There was another complainant who alleged rape against Evans, thought the facts were strongly disputed around the issue of consent. The prosecution aim here was clearly to use the weaker allegations to bolster the rather stronger one, a technique known as “bundling”.

Nigel Evans was acquitted on all counts. He is having difficulty recouping his £130,000 legal defence costs. He is likely to carry the effect of these failed proceedings publicly for many years. Personal details of his personal life have been under the public gaze as a result.

So the question ought to be, not “why should there be pre-conviction defendant anonymity in the these cases?”, but “why should there not be?”. The government, CPS and police cannot have it both ways. If they insist for reasons of political expediency on charging people a third of whom they know will probably be acquitted, then the case for defendant anonymity is overwhelming.

Michelle Healey argues at Halbury’s Law Exchange that:-

… those accused of sexual offences ought not to be named unless they are charged. This would offer a person who is investigated but then exonerated the chance to move forward with their life without negative publicity. It would also ensure that if the CPS were making a charging decision they would look only at the offence charged and assess the weight of the evidence to see whether there is a reasonable prospect of success, rather than looking at numerous allegations and allowing potentially weaker allegations to be charged in order to shore up a conviction on potentially stronger cases… Once charged then it is right and proper that a suspect be named, as they would be in any other criminal case.

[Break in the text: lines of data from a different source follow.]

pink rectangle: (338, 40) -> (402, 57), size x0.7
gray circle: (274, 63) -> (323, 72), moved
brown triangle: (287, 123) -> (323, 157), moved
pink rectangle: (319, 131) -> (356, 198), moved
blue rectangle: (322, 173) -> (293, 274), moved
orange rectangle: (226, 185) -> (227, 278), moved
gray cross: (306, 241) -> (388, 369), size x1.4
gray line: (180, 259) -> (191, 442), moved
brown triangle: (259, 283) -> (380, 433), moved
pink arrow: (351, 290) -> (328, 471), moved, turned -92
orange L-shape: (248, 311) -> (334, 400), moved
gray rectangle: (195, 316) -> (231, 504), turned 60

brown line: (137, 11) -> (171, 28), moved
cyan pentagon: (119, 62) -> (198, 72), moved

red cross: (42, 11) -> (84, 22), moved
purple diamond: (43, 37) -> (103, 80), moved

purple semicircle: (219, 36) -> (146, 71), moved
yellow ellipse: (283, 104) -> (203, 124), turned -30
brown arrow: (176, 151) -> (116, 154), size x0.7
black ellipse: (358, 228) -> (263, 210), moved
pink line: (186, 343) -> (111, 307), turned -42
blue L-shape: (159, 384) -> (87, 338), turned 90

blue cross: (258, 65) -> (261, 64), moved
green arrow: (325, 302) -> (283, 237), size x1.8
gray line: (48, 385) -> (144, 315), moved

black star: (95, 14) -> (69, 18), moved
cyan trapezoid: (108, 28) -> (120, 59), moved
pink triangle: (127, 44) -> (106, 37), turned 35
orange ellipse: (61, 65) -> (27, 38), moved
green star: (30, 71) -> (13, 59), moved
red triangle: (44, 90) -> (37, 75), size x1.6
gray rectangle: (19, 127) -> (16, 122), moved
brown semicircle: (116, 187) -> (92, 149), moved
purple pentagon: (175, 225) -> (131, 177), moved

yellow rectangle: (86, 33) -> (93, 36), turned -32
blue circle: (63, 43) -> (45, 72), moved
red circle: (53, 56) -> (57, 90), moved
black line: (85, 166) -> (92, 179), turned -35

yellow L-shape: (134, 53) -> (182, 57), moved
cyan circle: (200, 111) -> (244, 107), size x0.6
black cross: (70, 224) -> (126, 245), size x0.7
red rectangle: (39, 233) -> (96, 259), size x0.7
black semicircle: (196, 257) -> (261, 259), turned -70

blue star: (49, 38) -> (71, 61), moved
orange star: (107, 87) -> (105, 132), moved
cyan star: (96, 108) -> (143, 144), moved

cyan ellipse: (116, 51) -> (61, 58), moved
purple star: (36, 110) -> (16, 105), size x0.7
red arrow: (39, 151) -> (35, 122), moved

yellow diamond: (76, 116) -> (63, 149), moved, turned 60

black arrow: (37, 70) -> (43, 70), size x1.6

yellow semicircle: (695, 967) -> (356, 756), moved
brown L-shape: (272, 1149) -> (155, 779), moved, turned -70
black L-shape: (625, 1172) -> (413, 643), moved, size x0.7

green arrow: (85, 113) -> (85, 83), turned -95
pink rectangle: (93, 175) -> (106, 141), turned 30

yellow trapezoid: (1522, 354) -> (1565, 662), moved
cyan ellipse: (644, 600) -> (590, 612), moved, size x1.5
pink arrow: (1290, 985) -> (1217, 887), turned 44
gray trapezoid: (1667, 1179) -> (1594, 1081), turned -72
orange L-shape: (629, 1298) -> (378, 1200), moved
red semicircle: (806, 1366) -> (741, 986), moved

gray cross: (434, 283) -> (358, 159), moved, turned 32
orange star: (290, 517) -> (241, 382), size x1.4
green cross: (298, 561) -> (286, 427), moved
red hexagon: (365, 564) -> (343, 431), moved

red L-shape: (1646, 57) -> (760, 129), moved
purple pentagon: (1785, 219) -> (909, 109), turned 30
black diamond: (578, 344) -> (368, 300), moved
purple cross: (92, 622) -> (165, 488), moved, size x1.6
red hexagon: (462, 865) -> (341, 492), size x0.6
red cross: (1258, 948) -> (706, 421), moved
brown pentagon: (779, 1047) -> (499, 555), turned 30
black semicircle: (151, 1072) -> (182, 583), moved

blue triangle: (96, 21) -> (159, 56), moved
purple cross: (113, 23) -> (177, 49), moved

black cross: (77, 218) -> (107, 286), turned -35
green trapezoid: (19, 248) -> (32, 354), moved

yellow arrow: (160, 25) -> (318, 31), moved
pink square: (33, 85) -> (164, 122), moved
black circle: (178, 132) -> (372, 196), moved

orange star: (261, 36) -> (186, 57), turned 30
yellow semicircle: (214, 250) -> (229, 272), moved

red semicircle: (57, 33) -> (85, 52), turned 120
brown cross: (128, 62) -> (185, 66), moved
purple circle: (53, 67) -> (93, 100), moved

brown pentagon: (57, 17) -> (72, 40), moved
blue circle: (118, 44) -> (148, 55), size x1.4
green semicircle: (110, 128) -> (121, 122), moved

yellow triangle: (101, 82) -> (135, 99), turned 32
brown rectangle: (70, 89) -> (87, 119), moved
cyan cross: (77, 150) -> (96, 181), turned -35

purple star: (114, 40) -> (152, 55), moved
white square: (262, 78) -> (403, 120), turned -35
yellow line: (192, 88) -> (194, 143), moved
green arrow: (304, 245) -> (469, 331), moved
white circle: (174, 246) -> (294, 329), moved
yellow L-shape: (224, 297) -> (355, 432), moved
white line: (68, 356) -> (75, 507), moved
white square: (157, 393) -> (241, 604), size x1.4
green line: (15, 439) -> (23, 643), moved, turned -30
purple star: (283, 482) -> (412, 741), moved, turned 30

Healey is working along the right lines, but she does not go far enough. If defendant anonymity is lifted post-charge and pre-conviction, untold damage can still be done where there is an eventual acquittal, as there was in 32% of cases in 2013. Defendant anonymity in sexual offence cases should be in place from the moment of original complaint until the moment of conviction.


  1. This provision doesn’t extend to other kinds of sexual offence.  ↩
  2. Section 8 (3) of the Criminal Law (Rape) Act 1981.  ↩

Defendant anonymity (part 1)

In England and Wales, the complainant in a sexual offence prosecution is conferred life-long anonymity. Nothing can be published which is likely to lead members of the public to identify them. It would be contempt of court to do so.

Should the defendant in such cases be granted anonymity also, at least unless and until convicted?

There has been vigorous debate over the last few years about this. Over two posts, we will describe some of the arguments made for and against, and then contribute some thoughts of our own.

A summary of the debate

A lively discussion took place in November 2013 between philosopher A C Grayling and Emily Thornberry, Labour MP and Shadow Attorney General.

A C Grayling’s explicit “one fundamental issue at stake” [1] is “the unacceptable risk of besmirching innocent people by parading them in public as being under suspicion for abhorrent crimes”. Even if a defendant in this kind of case is acquitted, stigma and suspicion are likely to remain. Conferring anonymity on a defendant until a conviction takes place honours the presumption of innocence and avoids the jeopardy of causing serious injury to that person:-

… publicising the name and alleged crimes of a “suspect”—a person under suspicion; a person under a cloud therefore—is already to begin punishing that person, and if she or he is innocent, that punishment is unjust [2]

For A C Grayling, all arguments which try to counter this fundamental issue are slippery slope arguments.

Thornberry disagrees. A C Grayling’s argument is based on “a patrician hunch that the public is too stupid to grasp the meaning of the presumption of innocence or of an acquittal by a jury of one’s peers” [3]. We do not have a police force that keeps the public in the dark [4]. The aim has always been that the public works with the police to solve cases. Naming defendants can jog the memory of potential witnesses, both for the prosecution and for the defence [5]. Anonymity would not be in the defendant’s best interests, because exculpatory witness will not know to come forward [6].

Thornberry continues:-

By offering [suspected sex offenders] a layer of protection not provided to other suspects, we would fan a pernicious myth that there is something inherently unreliable, unstable and vindictive about rape complainants, setting them apart from other types of victim.

for…

Recent research by the… Director of Public Prosecutions… has discredited the idea that false allegations are a particular problem with rape cases… Introducing anonymity for rape suspects would set the clock back on efforts to bring a more enlightened approach to these cases.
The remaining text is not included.